Statistical analysis of decoding accuracies and power asymmetry values was done in two different ways: exploratively, using cluster-based permutation tests and hypothesis-driven, with Bayesian analyses applied to time intervals of interest. The cluster-based permutation tests were run over all time points of the trial between the relevance cue and 1000 ms after the onset of the working memory task target display. They were computed with the two Matlab functions cluster_test() and cluster_test_helper() which are part of the online code provided by Wolff et al. 56. See supplementary material for more details regarding these tests.
To test for general effects, cluster-based permutation tests were used to compare lateralization index against the case of zero asymmetry and decoding accuracies against chance level.

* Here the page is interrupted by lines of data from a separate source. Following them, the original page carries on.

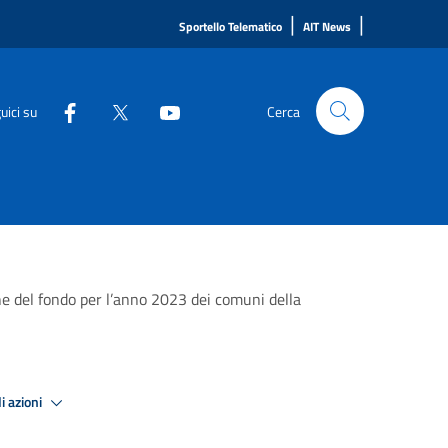
|
|
Sportello Telematico
AIT News
uici su
Cerca
e del fondo per l’anno 2023 dei comuni della
i azioni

To test for effects of the experimental manipulation, decoding accuracies and lateralization indices of working memory task important trials were compared against the respective measure obtained from number classification task important trials.
To facilitate result interpretation, a second approach was applied for decoding and lateralization index analysis: a time interval of interest analysis including Bayesian statistics. In frequentist statistics, higher p-values do not indicate more evidence for the null hypothesis. In contrast, Bayesian statistics quantifies the evidence in favor for one of both hypotheses (alternative hypothesis H1 and null hypothesis H0). The Bayes factor B01 is the likelihood ratio expressing this evidence. More exactly, B01 is the likelihood for the measured data given that H0 is true divided by the likelihood for the measured data given that H1 is true. Thus, B01 = 2 means that the data are twice as likely H0 than under H1. Keysers & Wagenmakers 57 suggest that whereas 1/3 < B01 < 3 provides not enough evidence for either hypothesis, B01 > 3 indicates substantial evidence for H0 and likewise, B10 < 1/3 indicates substantial evidence for H1 (see also Jeffreys, 58 ). A B01 > 10 is considered as strong evidence for H0. The time interval of interest analysis comprised two steps: We first calculated t-tests using Matlab. We then computed Bayes factors based on the outputs derived from the frequentist t-test as suggested by Morey & Wagenmaker 59, using a Matlab toolbox from Bart Krekelberg 60. Default effect size priors from the toolbox were used (Cauchy distribution scale = 0.707). Using this approach, we compared on the one hand lateralization indices versus zero / decoding accuracies versus chance levels and on the other hand values in number classification task important trials versus values in working memory task important trials. Two-sided one-sample t tests were computed in the first case and two-sided paired t tests in the other case.
Effect sizes were calculated for significant effects. η refers to adjusted partial eta squared 61. This is a bias-free effect size based on variance which is suited to show were pixels of a cluster are most pronounced. D refers to Cohen’s d. In some cases, both effect sizes are reported to provide a better comparability with other research.
Data / Code Availability Statement
Data and analysis code related to this manuscript will be made available online as an OSF repository upon publication.